Try it
The lines wanted are those in the data below that include "loại".

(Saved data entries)

*** Block opens ***

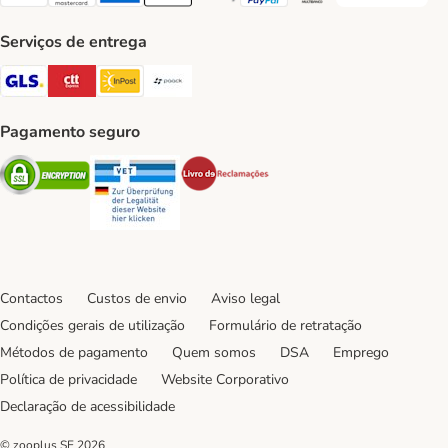
Visa Payment Method
Mastercard Payment Method
American Express Payment Method
Apple Pay Payment Method
Google Pay Payment Method
PayPal Payment Method
Multibanco Payment Met
Serviços de entrega
GLS Shipping Method
CTTExpress Shipping Method
InPost Shipping Method
Paack Shipping Method
Pagamento seguro
Security
Security
Security
Contactos
Custos de envio
Aviso legal
Condições gerais de utilização
Formulário de retratação
Métodos de pagamento
Quem somos
DSA
Emprego
Política de privacidade
Website Corporativo
Declaração de acessibilidade
© zooplus SE
2026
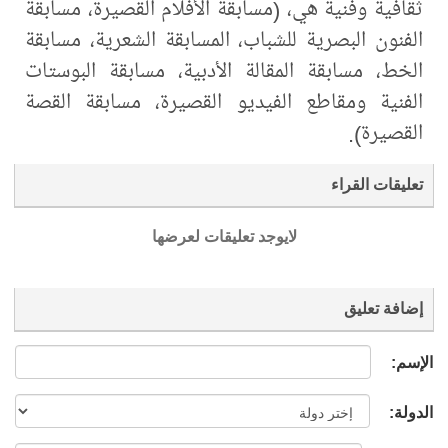
ثقافية وفنية هي، (مسابقة الأفلام القصيرة، مسابقة
الفنون البصرية للشباب، المسابقة الشعرية، مسابقة
الخط، مسابقة المقالة الأدبية، مسابقة البوستات
الفنية ومقاطع الفيديو القصيرة، مسابقة القصة
القصيرة).
تعليقات القراء
لايوجد تعليقات لعرضها
إضافة تعليق
الإسم:
الدولة:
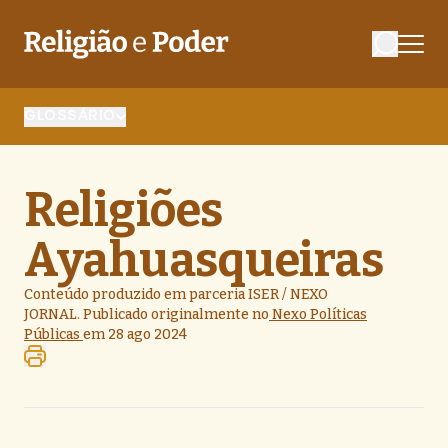
GLOSSÁRIO
Religiões
Ayahuasqueiras
Conteúdo produzido em parceria ISER / NEXO
JORNAL. Publicado originalmente no
Nexo Políticas
Públicas
em 28 ago 2024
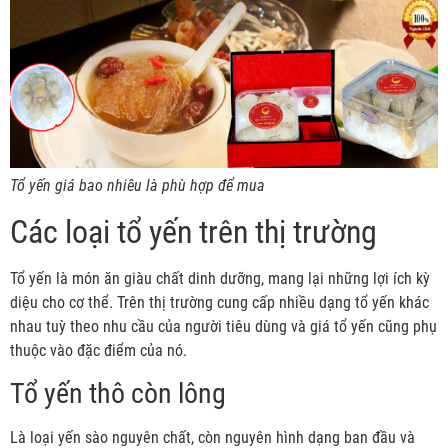
Tổ yến giá bao nhiêu là phù hợp để mua
Các loại tổ yến trên thị trường
Tổ yến là món ăn giàu chất dinh dưỡng, mang lại những lợi ích kỳ
diệu cho cơ thể. Trên thị trường cung cấp nhiều dạng tổ yến khác
nhau tuỳ theo nhu cầu của người tiêu dùng và giá tổ yến cũng phụ
thuộc vào đặc điểm của nó.
Tổ yến thô còn lông
Là loại yến sào nguyên chất, còn nguyên hình dạng ban đầu và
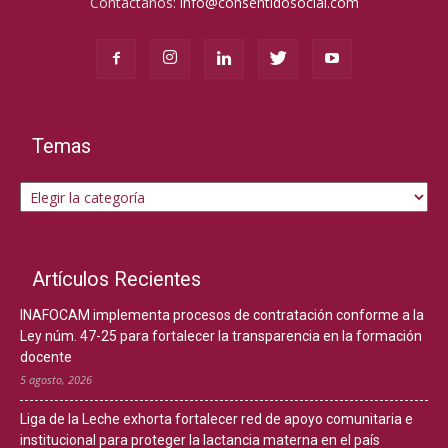
Contáctanos:
info@consentidosocial.com
Temas
Temas
Artículos Recientes
INAFOCAM implementa procesos de contratación conforme a la
Ley núm. 47-25 para fortalecer la transparencia en la formación
docente
5 agosto, 2026
Liga de la Leche exhorta fortalecer red de apoyo comunitaria e
institucional para proteger la lactancia materna en el país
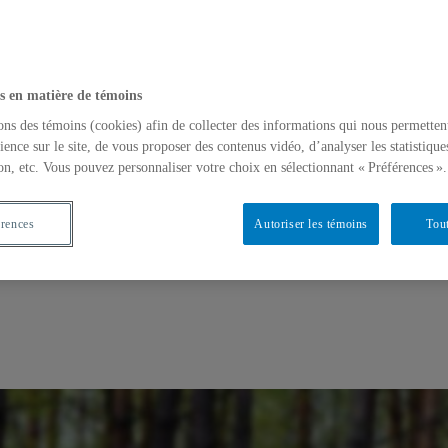
s en matière de témoins
ons des témoins (cookies) afin de collecter des informations qui nous permetten
ience sur le site, de vous proposer des contenus vidéo, d’analyser les statistique
on, etc. Vous pouvez personnaliser votre choix en sélectionnant « Préférences ».
érences
Autoriser les témoins
Tout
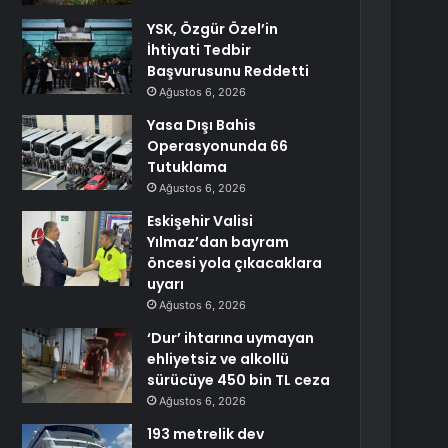
YSK, Özgür Özel’in
İhtiyati Tedbir
Başvurusunu Reddetti
Ağustos 6, 2026
Yasa Dışı Bahis
Operasyonunda 66
Tutuklama
Ağustos 6, 2026
Eskişehir Valisi
Yılmaz’dan bayram
öncesi yola çıkacaklara
uyarı
Ağustos 6, 2026
‘Dur’ ihtarına uymayan
ehliyetsiz ve alkollü
sürücüye 450 bin TL ceza
Ağustos 6, 2026
193 metrelik dev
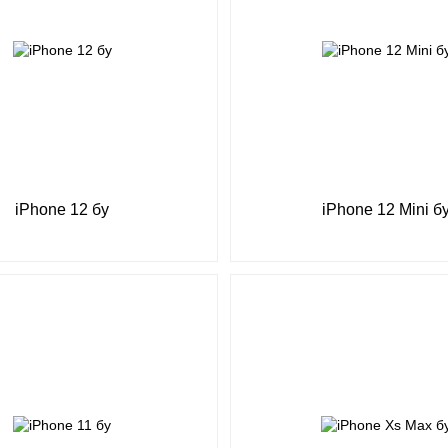
iPhone 12 бу
iPhone 12 Mini б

*** Block closes ***

Output for this exercise
Các loại tổ yến trên thị trường
Là loại yến sào nguyên chất, còn nguyên hình dạng ban đầu và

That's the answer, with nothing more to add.